Genentech Committee Says "Nay" to Roche
by Lynn Shapiro
, Writer | February 25, 2009
A Genentech special committee unanimously voted to decline Roche's $43.7 billion ($86.50 a share) takeover offer and urged shareholders to do the same.
"We are disappointed that Roche has chosen not to consider an appropriate price range for Genentech's minority shares or to constructively negotiate with our committee, and we must recommend that stockholders not tender their shares as a result," the committee said in a statement.
Genentech shares, which have faltered lately, climbed 40 cents to $84.95 in aftermarket trading, having closed earlier at $84.55, before Genentech said "nay" to its suitor.
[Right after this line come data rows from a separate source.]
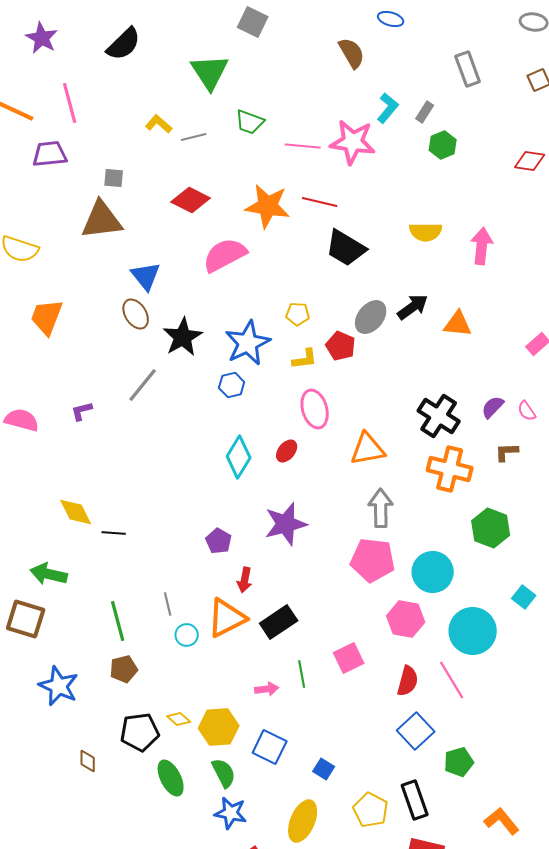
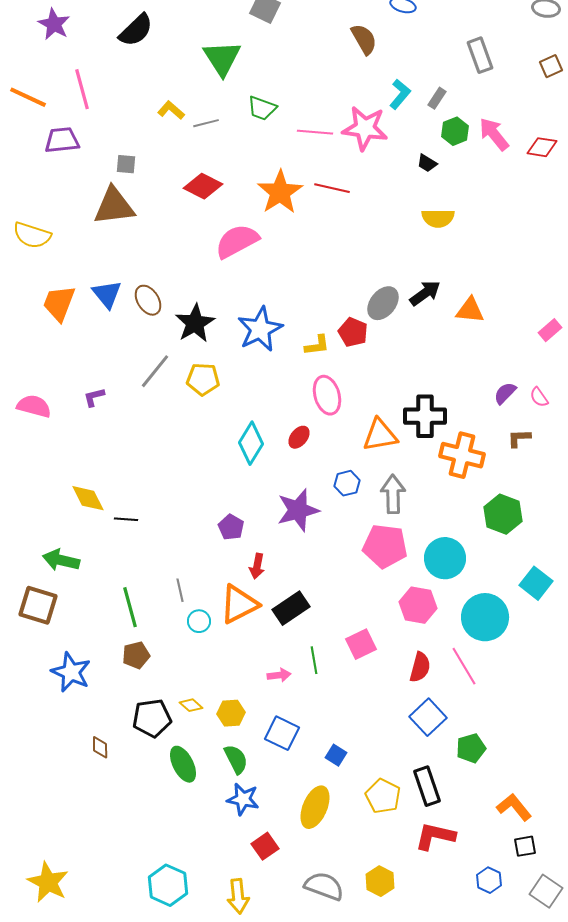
orange star: (268, 206) -> (280, 192), turned 30
pink arrow: (482, 246) -> (494, 134), moved, turned -45
black trapezoid: (346, 248) -> (427, 163), moved, size x0.5
blue triangle: (146, 276) -> (107, 294), moved
yellow pentagon: (298, 314) -> (203, 379), moved, size x1.4
blue hexagon: (232, 385) -> (347, 483), moved
black cross: (439, 416) -> (425, 416), moved, turned -33
cyan square: (524, 597) -> (536, 583), size x1.4
yellow hexagon: (219, 727) -> (231, 713), size x0.7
Genentech's rejection comes almost a month after Roche offered $86.50 a share for the portion of Genentech it doesn't already own. Roche originally bid $89 a share for Genentech in July--an offer Genentech rejected--but has since lowered its offer because it couldn't get the credit to finance the deal, Roche said. Roche sold "a huge pile" of bonds earlier this month to fund the takeover, market watchers reported.
Blockbuster Niche in Cancer Treatments
Roche bought 55.9 percent of Genentech in 1990, when Genentech, founded in 1976, and dedicated to using recombinant DNA technology, was developing all sorts of drugs: human growth hormone for kids with dwarfism; human insulin for diabetics, Activase for blood clots in the lungs, and more, with no focus on any one specialty.
It hadn't found its blockbuster niche in biological cancer drugs yet when it let Roche buy a majority of its shares in 1990. Now, Genentech--whose ticker symbol is DNA on the New York Stock Exchange and is known as DNA on The Street --says one of its primary goals is to become No.1 in sales of oncology drugs.
DNA's rejection of its suitor was expected by the market, as investors thought that the 8.8 percent premium (over what the stock is trading) was too low. Some analysts covering the company say DNA is worth $100 a share, considering its scientists are expert at using molecular biology to invent unique drugs.
For instance, Avastin, now called a blockbuster with $3.2 million in sales, inhibits angiogenesis. That is, the drug stops cancer cells from spreading by traveling through the bloodstream and replicating themselves.
Currently, Avastin is approved as a second line treatment, for use with chemotherapy. If it gets FDA's nod of approval in April, it will be used as first-line treatment for colon cancer, that is, by itself, without chemotherapy.
Also in its portfolio are rheumatoid arthritis and non-Hodgkin's lymphoma drug, Rituxan, with sales of about $2.3 billion, and breast cancer medicine Herceptin (for those women who express the HER-2 gene) with sales of $1.3 billion a year.
Many analysts conclude the takeover is inevitable, that there is no going back to the salutary neglect Roche bestowed on Genentech for 19 years. For example, Roche said that if it buys Genentech, it would cut jobs. Genentech responded by setting up an employee retention program.
Buying Genentech at its bidding price would give Roche an immediate $12 billion cash infusion. Without Genentech, Roche may face a calamity in 2015 when it loses exclusive rights to Genentech's products outside the U.S., and the billions of dollars in revenue that come along with them.